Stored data
⟨

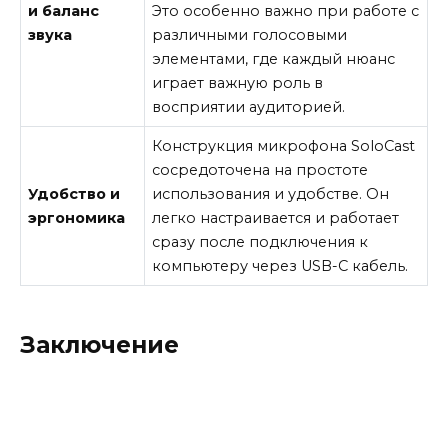
и баланс
Это особенно важно при работе с
звука
различными голосовыми
элементами, где каждый нюанс
играет важную роль в
восприятии аудиторией.
Конструкция микрофона SoloCast
сосредоточена на простоте
Удобство и
использования и удобстве. Он
эргономика
легко настраивается и работает
сразу после подключения к
компьютеру через USB-C кабель.
Заключение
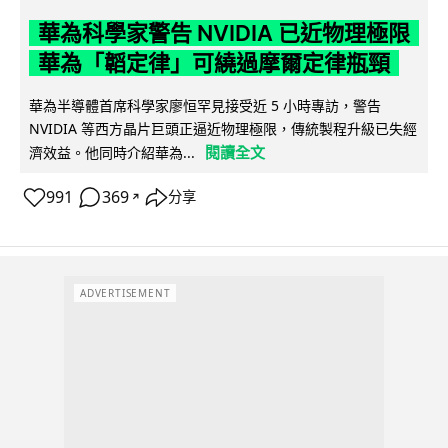
華為科學家警告 NVIDIA 已近物理極限
華為「韜定律」可繞過摩爾定律瓶頸
華為半導體首席科學家廖恒罕見接受近 5 小時專訪，警告
NVIDIA 等西方晶片巨頭正逼近物理極限，傳統製程升級已失經
閱讀全文
濟效益。他同時介紹華為...
991
369
分享
↗
ADVERTISEMENT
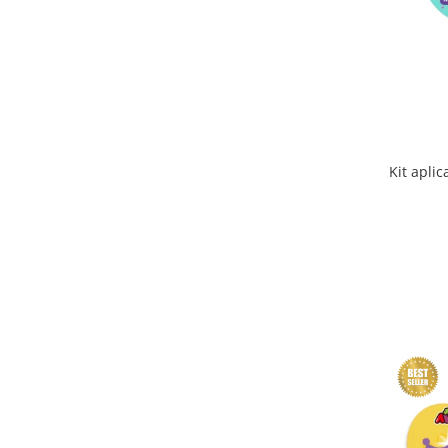
Kit apli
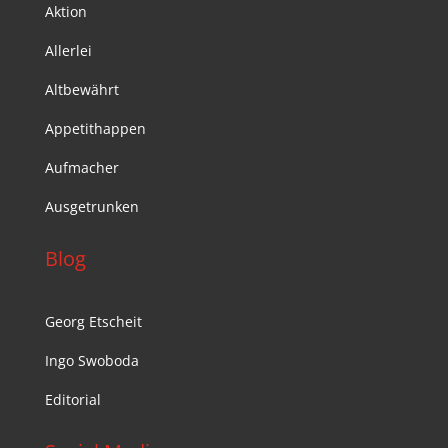
Aktion
Allerlei
Altbewährt
Appetithappen
Aufmacher
Ausgetrunken
Blog
Georg Etscheit
Ingo Swoboda
Editorial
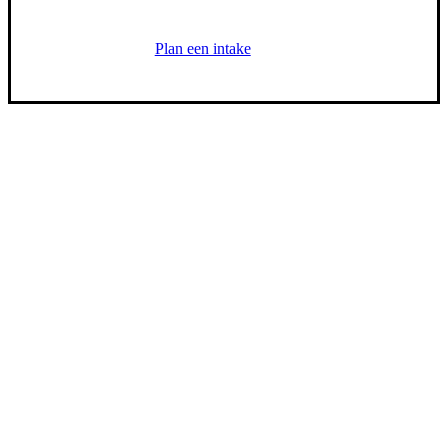
hoe wij jouw specifieke uitdaging kunnen oplossen
Plan een intake
Diensten
Compliance
Advies
Outsourcing
DNA Nederland (HQ)
Denemarkenstraat 78
Almere, Nederland
036 202 2532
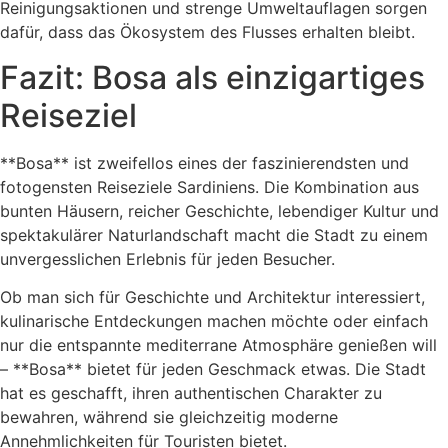
Reinigungsaktionen und strenge Umweltauflagen sorgen
dafür, dass das Ökosystem des Flusses erhalten bleibt.
Fazit: Bosa als einzigartiges
Reiseziel
**Bosa** ist zweifellos eines der faszinierendsten und
fotogensten Reiseziele Sardiniens. Die Kombination aus
bunten Häusern, reicher Geschichte, lebendiger Kultur und
spektakulärer Naturlandschaft macht die Stadt zu einem
unvergesslichen Erlebnis für jeden Besucher.
Ob man sich für Geschichte und Architektur interessiert,
kulinarische Entdeckungen machen möchte oder einfach
nur die entspannte mediterrane Atmosphäre genießen will
– **Bosa** bietet für jeden Geschmack etwas. Die Stadt
hat es geschafft, ihren authentischen Charakter zu
bewahren, während sie gleichzeitig moderne
Annehmlichkeiten für Touristen bietet.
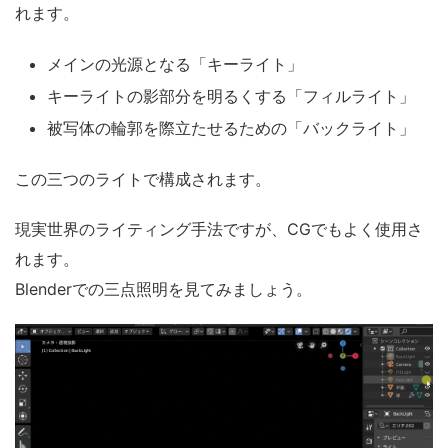
れます。
メインの光源となる「キーライト」
キーライトの影部分を明るくする「フィルライト」
被写体の輪郭を際立たせるための「バックライト」
この三つのライトで構成されます。
現実世界のライティング手法ですが、CGでもよく使用さ
れます。
Blenderでの三点照明を見てみましょう。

⟩

**Work instructions**
Within the data above, repeat exactly the lines from the one bearing "unvergesslichen Erlebnis für jeden Besucher." through the one bearing "メインの光源となる「キーライト」". Include no pictures and nothing else.

**Solved exercise**
unvergesslichen Erlebnis für jeden Besucher.
Ob man sich für Geschichte und Architektur interessiert,
kulinarische Entdeckungen machen möchte oder einfach
nur die entspannte mediterrane Atmosphäre genießen will
– **Bosa** bietet für jeden Geschmack etwas. Die Stadt
hat es geschafft, ihren authentischen Charakter zu
bewahren, während sie gleichzeitig moderne
Annehmlichkeiten für Touristen bietet.
れます。
メインの光源となる「キーライト」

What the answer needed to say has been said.